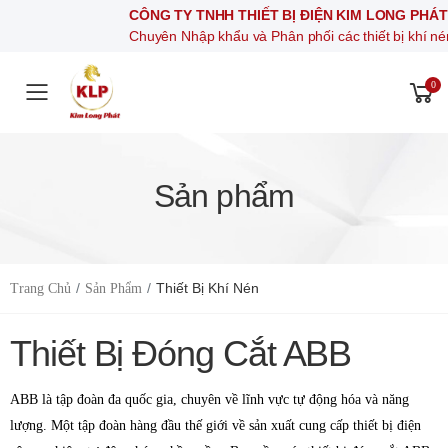
CÔNG TY TNHH THIẾT BỊ ĐIỆN KIM LONG PHÁT
Chuyên Nhập khẩu và Phân phối các thiết bị khí nén, thiết bị điện
0
Toggle mobile menu
Sản phẩm
Thiết Bị Khí Nén
Trang Chủ
Sản Phẩm
Thiết Bị Đóng Cắt ABB
ABB là tập đoàn đa quốc gia, chuyên về lĩnh vực tự động hóa và năng
lượng. Một tập đoàn hàng đầu thế giới về sản xuất cung cấp thiết bị điện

=-=-=-=-=

Working from the entries above, return all lines that contain "đoàn".

ABB là tập đoàn đa quốc gia, chuyên về lĩnh vực tự động hóa và năng
lượng. Một tập đoàn hàng đầu thế giới về sản xuất cung cấp thiết bị điện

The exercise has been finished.